Sprint today reported shrinking first-quarter losses of $643 million, down from $863 million in the same period last year. Revenues from the Sprint platform were up 9 percent annually to $7.1 billion.
CEO Dan Hesse said in an earnings call that Sprint is on track to shut down its iDEN network by the end of the second quarter. The company said postpaid subscriber growth on the Sprint platform continued to benefit from better than expected recapture rates of Nextel customers.
Still, subscriber numbers suffered in the quarter. Including those customers who have left the Nextel brand, Sprint racked up 560,000 customer losses. That compare to Verizon Wireless, which added 677,000 subscribers in the quarter, and AT&T which added 296,000 subscribers.
The Sprint platform saw postpaid Average Revenue Per User (ARPU) of $63.57, up from $62.55 in the same quarter last year.
Sprint customers followed the industry trend of migrating to smartphones. The company reported that 86 percent of quarterly Sprint platform postpaid handset sales were smartphones, including more than 1.5 million iPhones sold during the quarter. Forty-three percent of iPhone sales were to new customers.

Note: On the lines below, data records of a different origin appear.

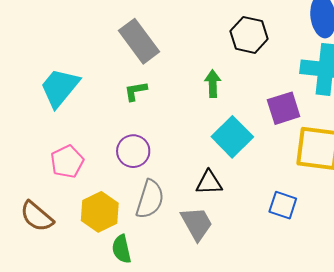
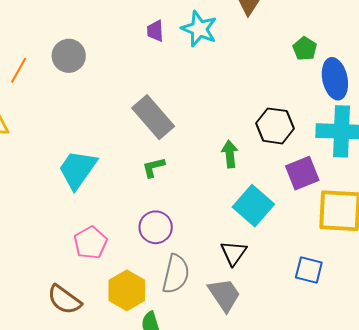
black hexagon: (249, 35) -> (275, 126), moved
black triangle: (209, 183) -> (234, 253), turned -48

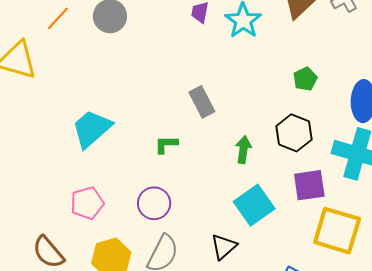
green pentagon: (305, 49) -> (305, 79), moved
gray rectangle: (153, 117) -> (202, 102), moved, size x0.7

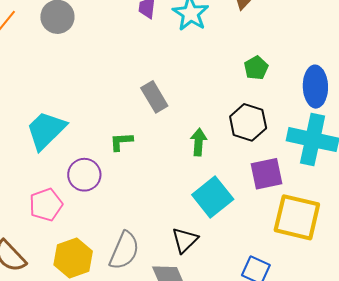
purple circle: (154, 203) -> (84, 175), moved

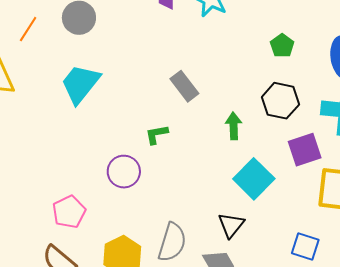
cyan trapezoid: (46, 130) -> (80, 84), moved
pink pentagon: (46, 205) -> (69, 212), moved

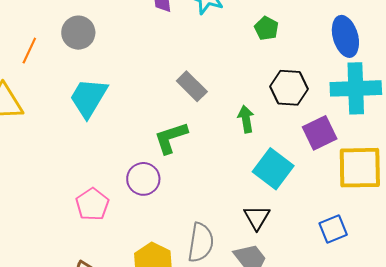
green pentagon: (282, 46) -> (267, 28), moved
green L-shape: (157, 134) -> (171, 138), size x1.5
pink pentagon: (69, 212) -> (92, 204), moved
blue square: (305, 247) -> (333, 229), turned -32

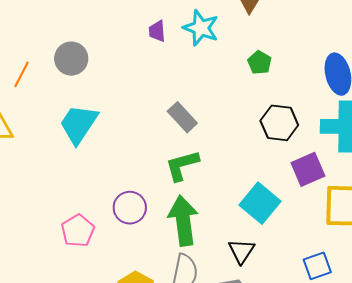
green arrow: (246, 119) -> (183, 221), moved, size x1.8
green L-shape: (171, 138) -> (182, 165), moved

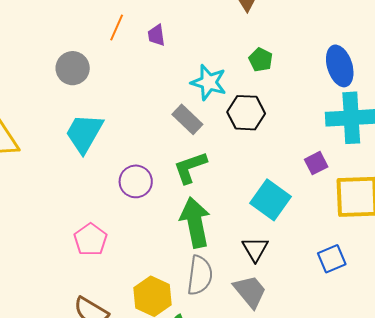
cyan star: (201, 28) -> (209, 82), moved
orange line: (22, 74) -> (117, 28), moved
black hexagon: (279, 123) -> (246, 113), moved
purple square: (308, 169) -> (316, 163), size x0.7
purple circle: (130, 208) -> (136, 181), moved

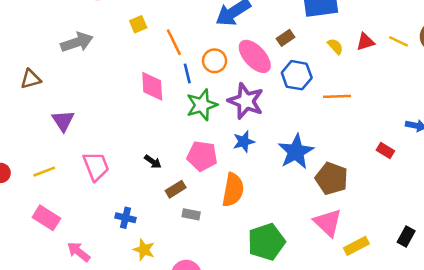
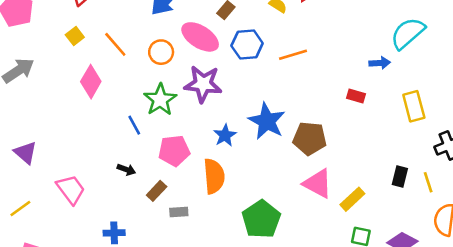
blue line: (187, 73) -> (134, 125), moved
pink diamond: (152, 86) -> (91, 82), moved, turned 48
blue star: (244, 142) -> (225, 135), moved

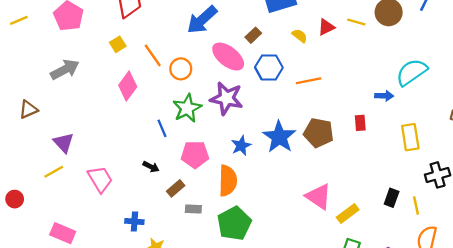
orange circle: (161, 52) -> (181, 69), moved
red rectangle: (356, 96) -> (360, 123), turned 63
brown pentagon: (310, 138) -> (319, 133), moved
yellow line: (20, 209) -> (54, 172), moved
green pentagon: (261, 219) -> (234, 223), moved

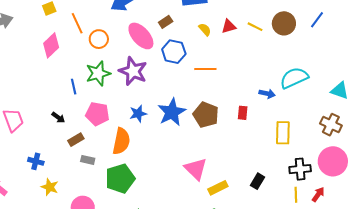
yellow line: (416, 205) -> (296, 195), moved

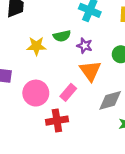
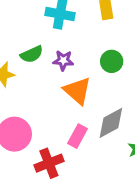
pink rectangle: (68, 92) -> (78, 136), moved

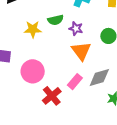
red cross: (49, 163) -> (52, 96), turned -30

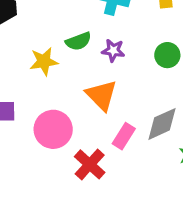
orange triangle: (81, 51) -> (101, 95), moved

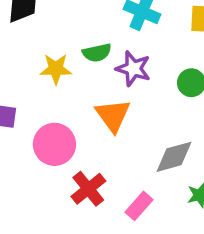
purple star: (113, 50) -> (133, 69), size x1.4
pink rectangle: (124, 136) -> (139, 206), moved

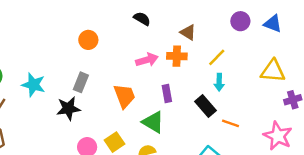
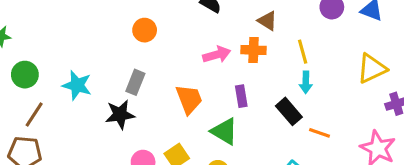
yellow line: (217, 57) -> (303, 52), turned -60
yellow triangle: (273, 71) -> (372, 68), turned -30

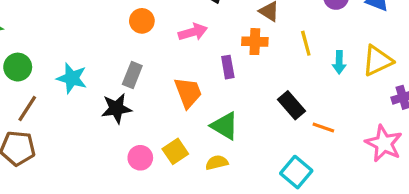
pink arrow: (217, 55) -> (193, 32), moved
cyan arrow: (306, 82) -> (339, 62), moved
purple rectangle: (241, 96) -> (228, 67), moved

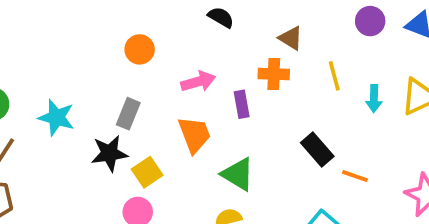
pink arrow: (193, 32) -> (198, 82), moved
yellow square: (175, 151) -> (147, 172), moved

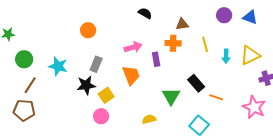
brown triangle: (291, 38) -> (182, 24), turned -40
orange circle: (140, 49) -> (88, 30), moved
green triangle: (238, 174) -> (171, 96), moved, turned 30

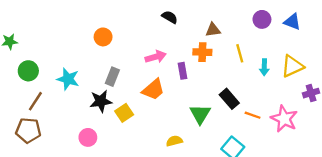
orange trapezoid: (131, 75) -> (153, 90), turned 70
pink star: (254, 107) -> (284, 119), moved
pink circle: (101, 116) -> (88, 137), moved

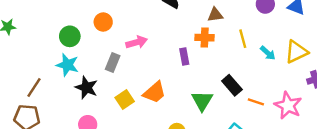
pink arrow: (156, 57) -> (137, 42), moved
cyan arrow: (264, 67) -> (268, 53), turned -49
green circle: (28, 71) -> (70, 36), moved
orange trapezoid: (153, 90) -> (154, 92), moved
black star: (101, 101) -> (86, 88), moved, turned 30

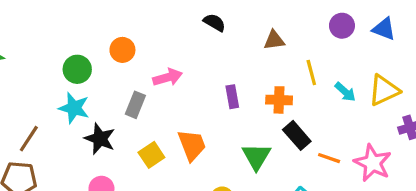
orange cross: (205, 38) -> (279, 100), moved
orange trapezoid: (154, 92) -> (192, 145), turned -70

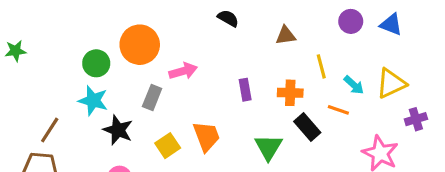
orange circle: (122, 50) -> (140, 45), size x1.6
orange line: (329, 158) -> (338, 110), moved

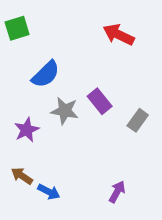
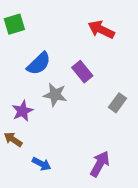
purple rectangle: (100, 101) -> (82, 72), moved
brown arrow: (22, 176) -> (13, 139), moved
purple arrow: (117, 192) -> (100, 164), size x1.4

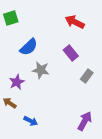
purple rectangle: (82, 72) -> (71, 53), moved
purple arrow: (100, 164) -> (85, 121), moved

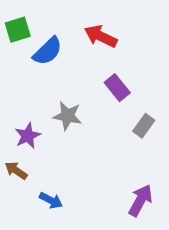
red arrow: (75, 22) -> (101, 36), moved
blue semicircle: (29, 47) -> (48, 51), moved

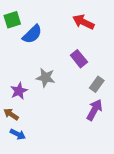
red arrow: (101, 36) -> (83, 22), moved
blue arrow: (51, 200) -> (18, 134), moved
purple arrow: (140, 200) -> (95, 110), moved

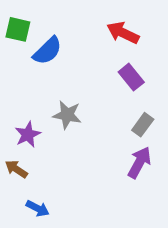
green square: (12, 20) -> (18, 29), turned 30
purple rectangle: (79, 59) -> (131, 77), moved
blue arrow: (18, 134) -> (38, 208), moved

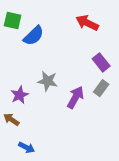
purple rectangle: (131, 77) -> (101, 62), moved
purple arrow: (139, 162) -> (75, 97), moved

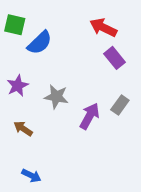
purple rectangle: (101, 62) -> (114, 58), moved
purple star: (20, 95) -> (18, 86), moved
brown arrow: (11, 120) -> (23, 129), moved

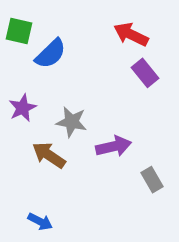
gray rectangle: (120, 105) -> (152, 180), moved, turned -66
purple arrow: (90, 116) -> (114, 146), turned 48
brown arrow: (23, 129) -> (49, 155), moved, size x1.4

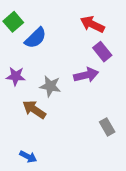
green square: (19, 31) -> (13, 22), turned 36
purple star: (23, 108) -> (16, 76), turned 30
purple arrow: (114, 146) -> (86, 75), moved

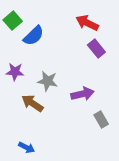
purple arrow: (86, 75) -> (82, 94), moved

While Hesse said that Sprint has seen a slight impact in iPhone sales from T-Mobile now offering the device, the company hopes that’s temporary and said the effects won’t be known until next quarter.
“The iPhone, with respect to T-Mobile having it, is really more of 2Q phenomenon...We'll monitor that very, very closely,” Hesse said. “There's always a temporary impact when a device as iconic as the iPhone is picked up by another carrier.”
Hesse said that upgrades continued to be a challenge, as they bring with them the burden of high subsidies. Sprint will see more upgrades in the coming quarter as high-profile devices like the HTC One, Samsung Galaxy 4 and perhaps an iPhone refresh, hit stores. Hesse stressed the importance of upgrade policies but added that his company would probably not play its 20-month cycle against Verizon's new 24-month cycle in its marketing.
"We're not seeing any evidence that customers are looking to upgrade any less often...in fact the opposite might be true, which means these upgrade policies are really important," Hesse said.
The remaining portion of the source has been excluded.